> _YOUR INSTRUCTIONS_: Pull out each line of the data that includes the word "Plätze".

> _TASK INPUT_:
-- -- --
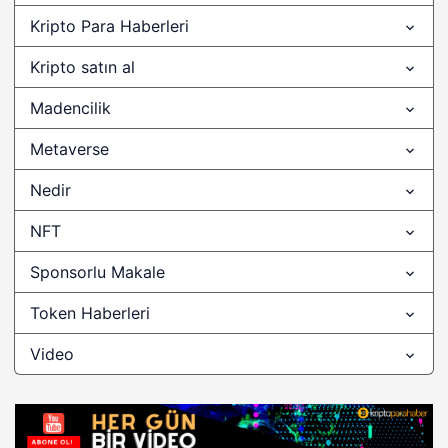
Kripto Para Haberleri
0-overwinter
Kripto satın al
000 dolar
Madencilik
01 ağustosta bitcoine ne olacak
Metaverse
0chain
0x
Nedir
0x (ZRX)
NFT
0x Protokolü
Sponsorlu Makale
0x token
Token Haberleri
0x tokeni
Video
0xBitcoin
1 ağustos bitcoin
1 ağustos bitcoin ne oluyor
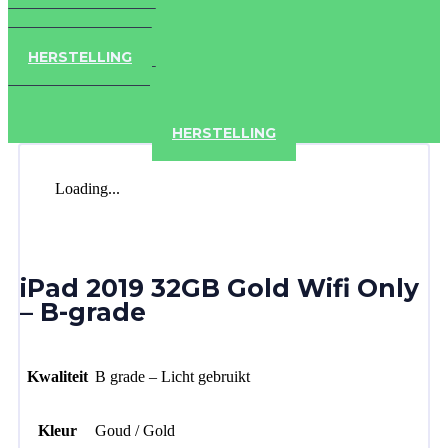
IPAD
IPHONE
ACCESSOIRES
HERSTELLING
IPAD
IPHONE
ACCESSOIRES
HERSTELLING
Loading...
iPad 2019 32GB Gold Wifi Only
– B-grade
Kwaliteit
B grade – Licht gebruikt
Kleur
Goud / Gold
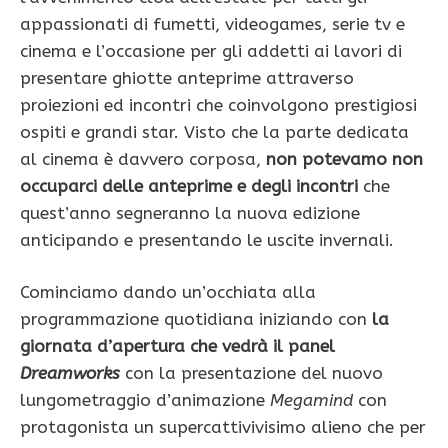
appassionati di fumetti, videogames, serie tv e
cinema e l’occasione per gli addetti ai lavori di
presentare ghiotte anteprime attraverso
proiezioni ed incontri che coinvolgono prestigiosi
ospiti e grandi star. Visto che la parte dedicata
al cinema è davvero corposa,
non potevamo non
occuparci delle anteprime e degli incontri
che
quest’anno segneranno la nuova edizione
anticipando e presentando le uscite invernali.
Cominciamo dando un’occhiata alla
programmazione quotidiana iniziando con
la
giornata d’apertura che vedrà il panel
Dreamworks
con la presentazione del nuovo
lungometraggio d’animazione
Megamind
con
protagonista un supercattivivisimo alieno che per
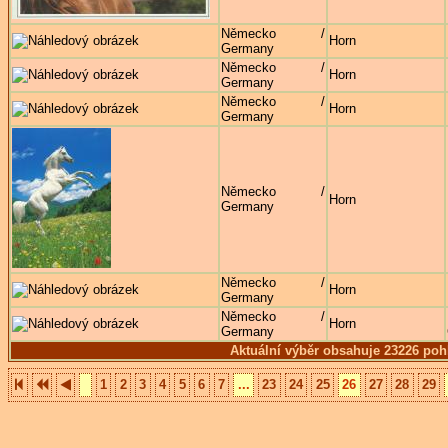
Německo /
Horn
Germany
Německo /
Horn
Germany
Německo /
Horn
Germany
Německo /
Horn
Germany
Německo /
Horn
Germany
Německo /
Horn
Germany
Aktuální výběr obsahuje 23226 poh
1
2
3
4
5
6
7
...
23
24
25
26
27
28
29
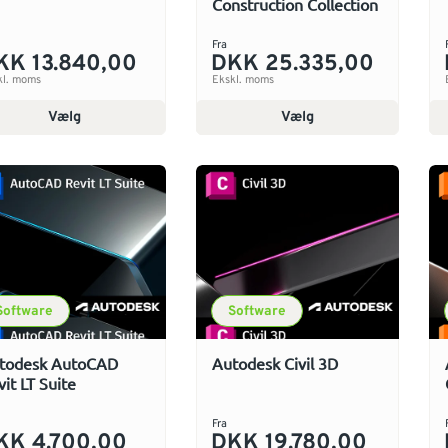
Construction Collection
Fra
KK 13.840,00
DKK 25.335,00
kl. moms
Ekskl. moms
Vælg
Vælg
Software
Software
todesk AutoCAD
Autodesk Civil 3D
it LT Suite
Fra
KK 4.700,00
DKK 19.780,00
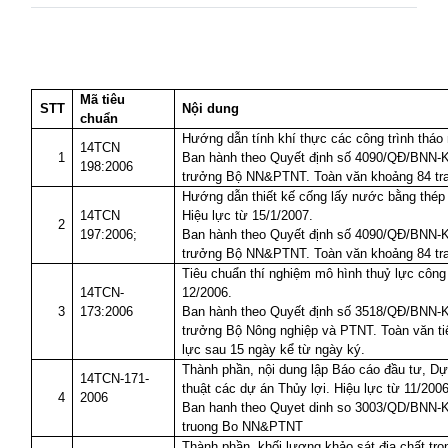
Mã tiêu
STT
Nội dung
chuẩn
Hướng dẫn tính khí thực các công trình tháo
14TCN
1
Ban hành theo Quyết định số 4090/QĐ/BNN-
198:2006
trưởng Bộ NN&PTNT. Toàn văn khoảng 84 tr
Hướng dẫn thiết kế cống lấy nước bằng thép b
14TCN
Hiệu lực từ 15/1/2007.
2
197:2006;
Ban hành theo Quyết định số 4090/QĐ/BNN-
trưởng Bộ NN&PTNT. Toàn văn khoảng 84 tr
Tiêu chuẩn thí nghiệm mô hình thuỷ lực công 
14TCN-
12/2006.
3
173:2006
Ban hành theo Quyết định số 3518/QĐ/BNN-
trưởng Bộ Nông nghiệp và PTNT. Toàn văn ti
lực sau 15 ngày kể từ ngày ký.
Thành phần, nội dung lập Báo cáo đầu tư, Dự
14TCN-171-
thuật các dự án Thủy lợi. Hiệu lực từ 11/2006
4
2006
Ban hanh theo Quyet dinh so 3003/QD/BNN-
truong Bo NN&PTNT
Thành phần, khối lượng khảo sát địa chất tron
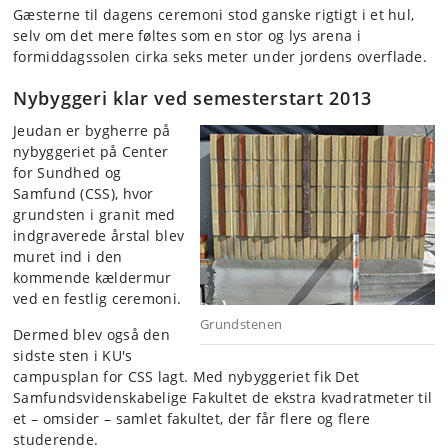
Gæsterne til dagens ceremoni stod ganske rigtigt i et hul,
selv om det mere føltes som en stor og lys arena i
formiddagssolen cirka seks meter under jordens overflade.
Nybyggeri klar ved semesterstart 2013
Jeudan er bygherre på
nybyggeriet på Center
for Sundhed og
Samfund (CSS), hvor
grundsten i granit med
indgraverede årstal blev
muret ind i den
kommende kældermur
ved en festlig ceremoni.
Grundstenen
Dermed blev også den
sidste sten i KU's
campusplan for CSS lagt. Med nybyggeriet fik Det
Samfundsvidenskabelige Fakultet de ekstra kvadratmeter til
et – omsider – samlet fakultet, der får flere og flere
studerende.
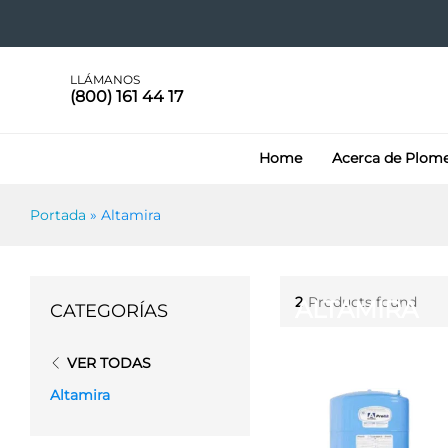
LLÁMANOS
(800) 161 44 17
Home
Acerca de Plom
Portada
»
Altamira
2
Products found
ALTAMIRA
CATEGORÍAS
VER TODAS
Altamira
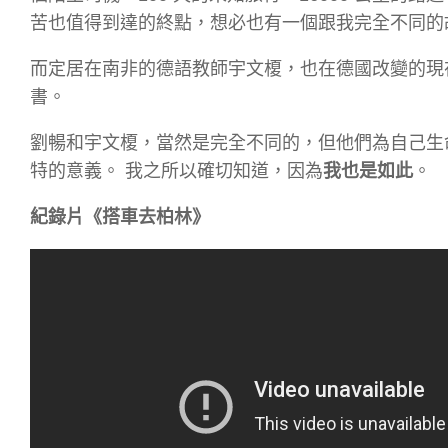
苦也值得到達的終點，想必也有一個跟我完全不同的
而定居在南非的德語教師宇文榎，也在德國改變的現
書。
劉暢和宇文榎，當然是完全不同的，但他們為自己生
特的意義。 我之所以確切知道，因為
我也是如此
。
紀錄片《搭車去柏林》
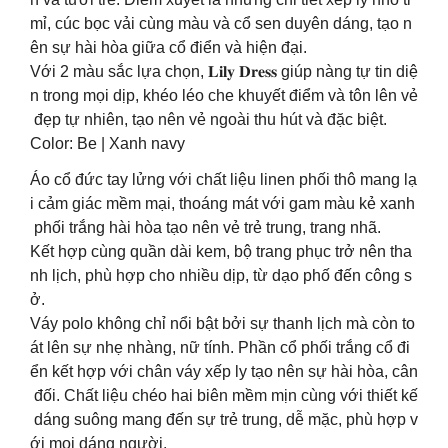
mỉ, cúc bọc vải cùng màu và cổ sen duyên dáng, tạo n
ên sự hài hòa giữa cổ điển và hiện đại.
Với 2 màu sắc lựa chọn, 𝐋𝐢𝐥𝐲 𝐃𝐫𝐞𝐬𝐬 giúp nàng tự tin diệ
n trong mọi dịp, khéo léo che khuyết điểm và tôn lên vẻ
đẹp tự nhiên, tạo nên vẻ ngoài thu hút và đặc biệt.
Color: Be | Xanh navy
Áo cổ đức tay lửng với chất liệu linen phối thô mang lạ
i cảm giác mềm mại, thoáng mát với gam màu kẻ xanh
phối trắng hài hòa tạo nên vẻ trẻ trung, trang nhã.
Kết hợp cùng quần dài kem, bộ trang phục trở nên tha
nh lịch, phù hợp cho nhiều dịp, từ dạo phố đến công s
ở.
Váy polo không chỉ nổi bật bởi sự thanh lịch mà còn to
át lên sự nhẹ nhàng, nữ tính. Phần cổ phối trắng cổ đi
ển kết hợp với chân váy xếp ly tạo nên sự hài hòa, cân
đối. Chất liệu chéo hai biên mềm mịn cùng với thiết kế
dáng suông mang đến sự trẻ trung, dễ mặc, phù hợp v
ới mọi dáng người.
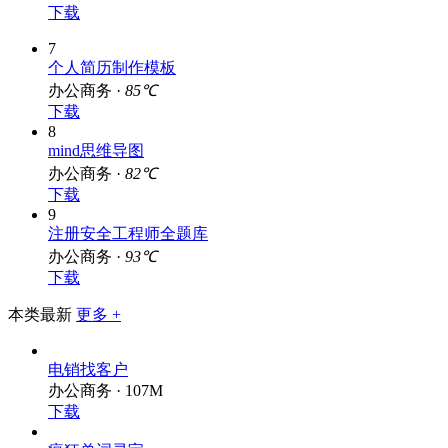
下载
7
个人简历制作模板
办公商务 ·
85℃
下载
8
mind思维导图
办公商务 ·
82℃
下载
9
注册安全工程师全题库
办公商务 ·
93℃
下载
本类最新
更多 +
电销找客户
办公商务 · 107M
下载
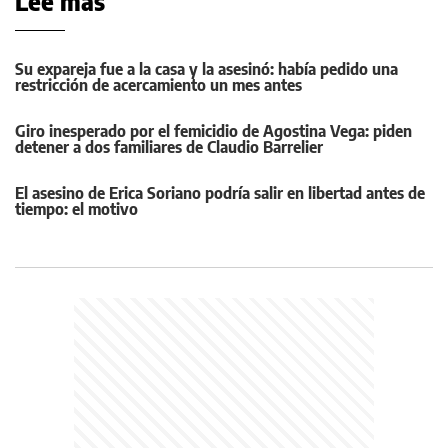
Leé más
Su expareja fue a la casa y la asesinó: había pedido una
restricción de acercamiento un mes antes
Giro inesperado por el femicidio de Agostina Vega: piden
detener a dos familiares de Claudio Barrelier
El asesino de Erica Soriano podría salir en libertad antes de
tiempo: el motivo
-- -- --
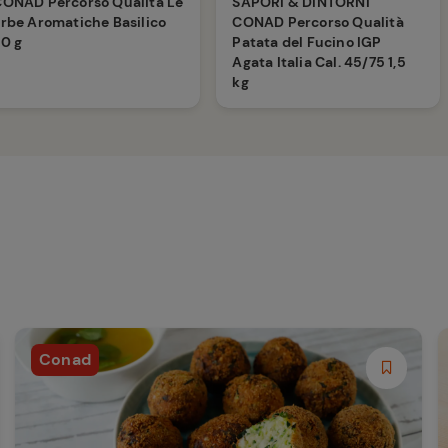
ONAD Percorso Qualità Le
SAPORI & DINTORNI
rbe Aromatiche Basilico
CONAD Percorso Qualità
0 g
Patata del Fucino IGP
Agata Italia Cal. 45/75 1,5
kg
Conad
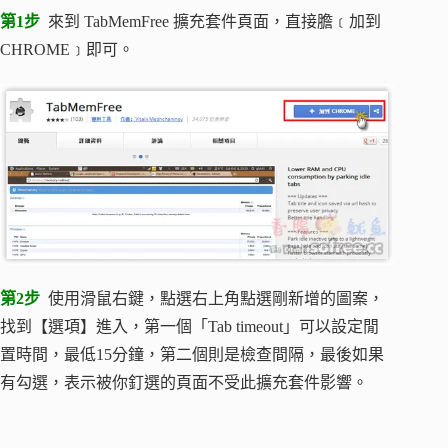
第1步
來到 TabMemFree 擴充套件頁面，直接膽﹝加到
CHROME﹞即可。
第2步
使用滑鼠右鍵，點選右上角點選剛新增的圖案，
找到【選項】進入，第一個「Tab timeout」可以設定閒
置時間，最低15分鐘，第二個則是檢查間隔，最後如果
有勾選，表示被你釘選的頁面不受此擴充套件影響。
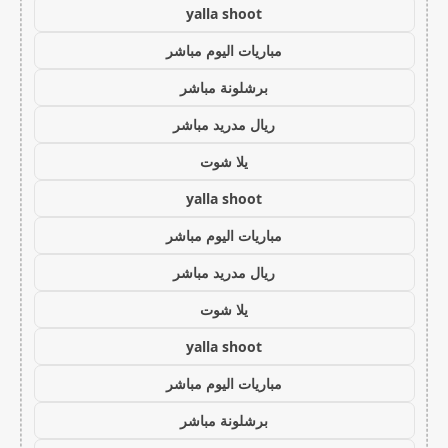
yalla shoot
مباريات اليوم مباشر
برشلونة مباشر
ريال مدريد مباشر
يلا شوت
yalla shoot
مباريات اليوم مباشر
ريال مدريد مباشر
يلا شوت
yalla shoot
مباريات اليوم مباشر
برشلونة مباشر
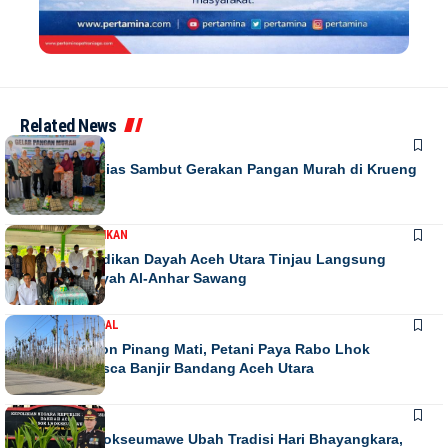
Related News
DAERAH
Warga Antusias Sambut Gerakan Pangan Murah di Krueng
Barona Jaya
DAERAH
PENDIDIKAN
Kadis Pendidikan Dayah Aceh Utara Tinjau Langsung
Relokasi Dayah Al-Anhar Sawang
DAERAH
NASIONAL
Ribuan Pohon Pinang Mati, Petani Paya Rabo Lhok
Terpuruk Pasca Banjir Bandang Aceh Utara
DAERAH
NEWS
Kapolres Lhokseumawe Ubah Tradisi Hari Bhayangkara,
-- -- --
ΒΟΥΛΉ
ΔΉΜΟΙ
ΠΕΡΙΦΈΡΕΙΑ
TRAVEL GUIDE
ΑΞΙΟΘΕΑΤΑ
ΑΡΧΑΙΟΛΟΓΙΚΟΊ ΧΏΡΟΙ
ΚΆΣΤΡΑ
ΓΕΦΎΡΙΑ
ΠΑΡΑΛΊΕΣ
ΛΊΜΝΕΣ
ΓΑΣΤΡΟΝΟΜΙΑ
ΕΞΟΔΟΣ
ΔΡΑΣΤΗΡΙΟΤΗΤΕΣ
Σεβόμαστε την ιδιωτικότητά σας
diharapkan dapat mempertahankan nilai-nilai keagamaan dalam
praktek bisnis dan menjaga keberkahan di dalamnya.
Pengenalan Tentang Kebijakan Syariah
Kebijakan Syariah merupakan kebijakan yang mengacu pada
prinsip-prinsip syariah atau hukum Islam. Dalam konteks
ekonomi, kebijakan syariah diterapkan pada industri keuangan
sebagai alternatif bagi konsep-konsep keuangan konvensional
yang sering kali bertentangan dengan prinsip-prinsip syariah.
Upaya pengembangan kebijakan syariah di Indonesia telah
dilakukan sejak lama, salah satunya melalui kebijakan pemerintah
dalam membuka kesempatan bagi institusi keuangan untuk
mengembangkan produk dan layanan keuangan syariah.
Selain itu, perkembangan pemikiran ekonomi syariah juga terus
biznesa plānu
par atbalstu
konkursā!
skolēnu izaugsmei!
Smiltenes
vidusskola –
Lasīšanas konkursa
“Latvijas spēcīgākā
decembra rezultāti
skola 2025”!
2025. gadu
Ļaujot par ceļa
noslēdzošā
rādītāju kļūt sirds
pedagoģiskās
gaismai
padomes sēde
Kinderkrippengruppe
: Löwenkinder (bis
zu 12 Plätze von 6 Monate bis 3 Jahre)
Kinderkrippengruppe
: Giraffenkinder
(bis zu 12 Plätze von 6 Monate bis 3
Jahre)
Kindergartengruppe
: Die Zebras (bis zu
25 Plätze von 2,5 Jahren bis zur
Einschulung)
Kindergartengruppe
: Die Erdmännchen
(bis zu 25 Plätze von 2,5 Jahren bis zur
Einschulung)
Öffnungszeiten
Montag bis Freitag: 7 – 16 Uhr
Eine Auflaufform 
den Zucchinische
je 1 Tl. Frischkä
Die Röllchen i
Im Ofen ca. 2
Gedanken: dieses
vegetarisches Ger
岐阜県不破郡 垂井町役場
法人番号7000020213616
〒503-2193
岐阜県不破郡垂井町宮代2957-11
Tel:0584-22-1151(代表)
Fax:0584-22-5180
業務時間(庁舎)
-- -- --
> _ANSWER BOX_:
zu 12 Plätze von 6 Monate bis 3 Jahre)
(bis zu 12 Plätze von 6 Monate bis 3
25 Plätze von 2,5 Jahren bis zur
(bis zu 25 Plätze von 2,5 Jahren bis zur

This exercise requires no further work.